(WHAT TO WORK ON): Each line from the one containing "中石化加油卡兑换移动充值卡（面值千万别选错）" to the end of the entries is to be repeated exactly, and no other line.

(RAW DATA):
=-=-=-=-=
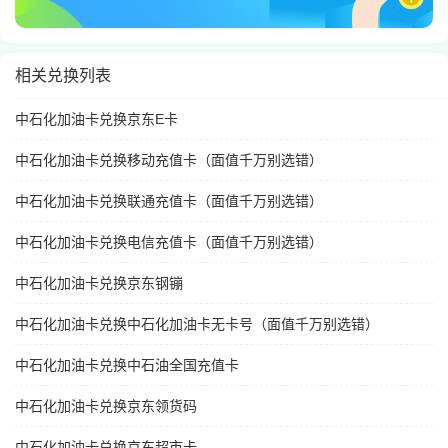
相关兑换列表
中石化加油卡兑换京东E卡
中石化加油卡兑换移动充值卡（面值千万别选错）
中石化加油卡兑换联通充值卡（面值千万别选错）
中石化加油卡兑换电信充值卡（面值千万别选错）
中石化加油卡兑换京东钢镚
中石化加油卡兑换中石化加油卡无卡号（面值千万别选错）
中石化加油卡兑换中石油全国充值卡
中石化加油卡兑换京东领货码
中石化加油卡兑换京东超市卡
=-=-=-=-=
(THE COMPLETED TASK):
中石化加油卡兑换移动充值卡（面值千万别选错）
中石化加油卡兑换联通充值卡（面值千万别选错）
中石化加油卡兑换电信充值卡（面值千万别选错）
中石化加油卡兑换京东钢镚
中石化加油卡兑换中石化加油卡无卡号（面值千万别选错）
中石化加油卡兑换中石油全国充值卡
中石化加油卡兑换京东领货码
中石化加油卡兑换京东超市卡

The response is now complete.